Re: certificate/key database is in an old, unsupported forma

PostPosted: Jun 5th, '24, 10:33
by flink
This works.


Code: Select all
[root@franz-820 ~]# certutil -L -d sql:/etc/pki/nssdb 

Certificate Nickname                                         Trust Attributes
                                                             SSL,S/MIME,JAR/XPI

mkcert development CA 106724762252176102372202628437625727685 C,,

Re: certificate/key database is in an old, unsupported forma

PostPosted: Jun 5th, '24, 22:42
by flink
What must I do here?

Installed ddev bash completions in /home/linuxbrew/.linuxbrew/etc/bash_completion.d
zsh completion for ddev was not installed. You may manually install /tmp/ddev_zsh_completion.sh in your zsh-completions directory.
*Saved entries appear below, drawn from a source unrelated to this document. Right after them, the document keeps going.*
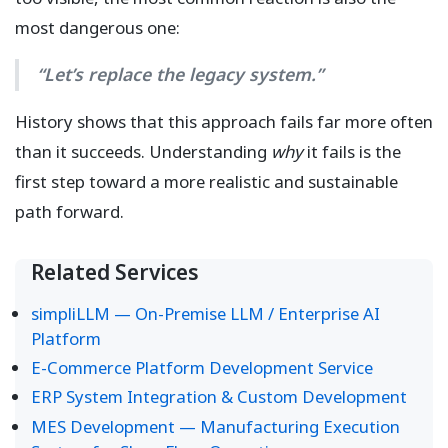
most dangerous one:
“Let’s replace the legacy system.”
History shows that this approach fails far more often
than it succeeds. Understanding
why
it fails is the
first step toward a more realistic and sustainable
path forward.
Related Services
simpliLLM — On-Premise LLM / Enterprise AI
Platform
E-Commerce Platform Development Service
ERP System Integration & Custom Development
MES Development — Manufacturing Execution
Which zsh_completion must I install to get the script running?

Code: Select all
[franz@franz-820 DDEV]$ sudo urpmi zsh_completion
No package named zsh_completion


install_ddev.sh

Re: certificate/key database is in an old, unsupported forma

PostPosted: Jun 6th, '24, 01:44
by Germ
search for zsh in rpmdrake. There are several zsh-completion packages. Don't know which one you need...

Re: certificate/key database is in an old, unsupported forma

PostPosted: Jun 8th, '24, 11:53
by doktor5000
If you don't use zsh as your shell no need to install anything.

Re: certificate/key database is in an old, unsupported forma

PostPosted: Jun 22nd, '24, 17:40
by flink
:o

Thank you for this hint. Then I am fine to use the bash and I install nothing for zsh.